• **Listed records**:

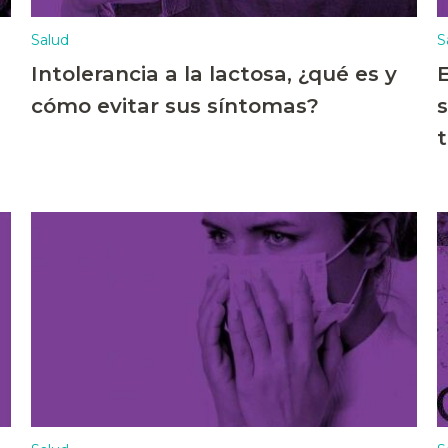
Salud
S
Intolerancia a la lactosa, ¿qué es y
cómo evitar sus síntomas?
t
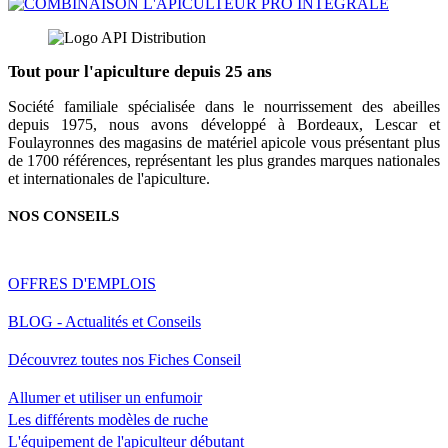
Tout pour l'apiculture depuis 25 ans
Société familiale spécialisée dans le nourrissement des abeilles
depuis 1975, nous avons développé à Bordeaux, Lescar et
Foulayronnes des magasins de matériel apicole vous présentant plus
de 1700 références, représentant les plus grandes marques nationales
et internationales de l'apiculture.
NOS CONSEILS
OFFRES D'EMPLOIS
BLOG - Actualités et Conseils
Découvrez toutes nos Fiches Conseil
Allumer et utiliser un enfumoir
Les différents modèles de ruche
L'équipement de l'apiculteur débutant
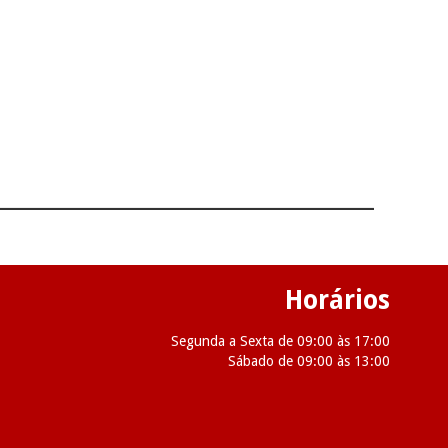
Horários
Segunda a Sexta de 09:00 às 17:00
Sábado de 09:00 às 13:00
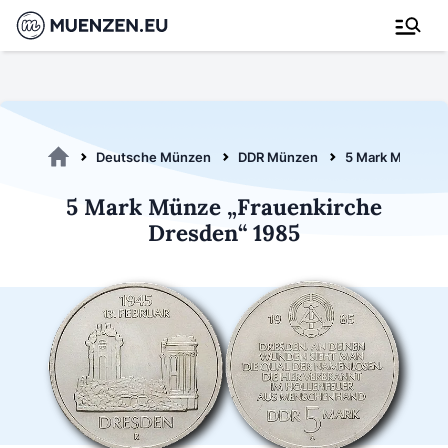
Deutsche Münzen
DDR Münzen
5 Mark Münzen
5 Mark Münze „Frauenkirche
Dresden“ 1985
* * *
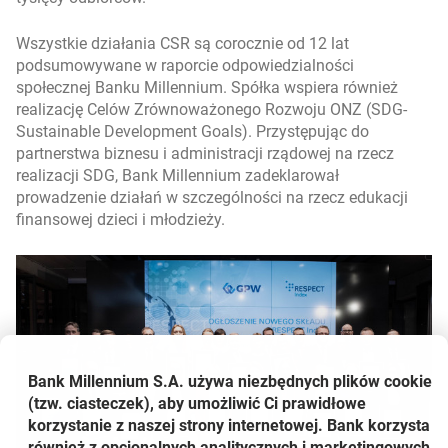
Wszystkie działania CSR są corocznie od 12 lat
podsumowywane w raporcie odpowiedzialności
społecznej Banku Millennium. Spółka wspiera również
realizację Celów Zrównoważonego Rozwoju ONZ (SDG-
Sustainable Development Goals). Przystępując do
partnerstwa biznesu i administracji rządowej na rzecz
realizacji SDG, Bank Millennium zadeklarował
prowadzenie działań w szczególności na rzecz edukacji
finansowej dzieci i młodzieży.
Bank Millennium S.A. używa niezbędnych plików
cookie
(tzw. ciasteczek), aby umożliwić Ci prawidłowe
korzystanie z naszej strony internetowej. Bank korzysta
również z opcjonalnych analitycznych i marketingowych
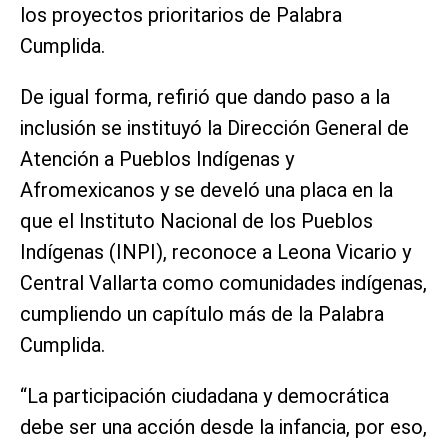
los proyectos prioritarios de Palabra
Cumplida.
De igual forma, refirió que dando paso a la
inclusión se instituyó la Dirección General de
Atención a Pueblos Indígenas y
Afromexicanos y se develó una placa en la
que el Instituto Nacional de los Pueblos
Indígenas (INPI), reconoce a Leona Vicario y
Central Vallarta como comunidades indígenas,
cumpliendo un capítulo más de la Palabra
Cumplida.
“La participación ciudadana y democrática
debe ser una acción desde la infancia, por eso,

• **About this exercise**: Which lines run from the one holding "inclusión se instituyó" through the one holding "debe ser una" in the records above? Repeat them exactly, both included, and nothing more.

• **Expected answer**:
inclusión se instituyó la Dirección General de
Atención a Pueblos Indígenas y
Afromexicanos y se develó una placa en la
que el Instituto Nacional de los Pueblos
Indígenas (INPI), reconoce a Leona Vicario y
Central Vallarta como comunidades indígenas,
cumpliendo un capítulo más de la Palabra
Cumplida.
“La participación ciudadana y democrática
debe ser una acción desde la infancia, por eso,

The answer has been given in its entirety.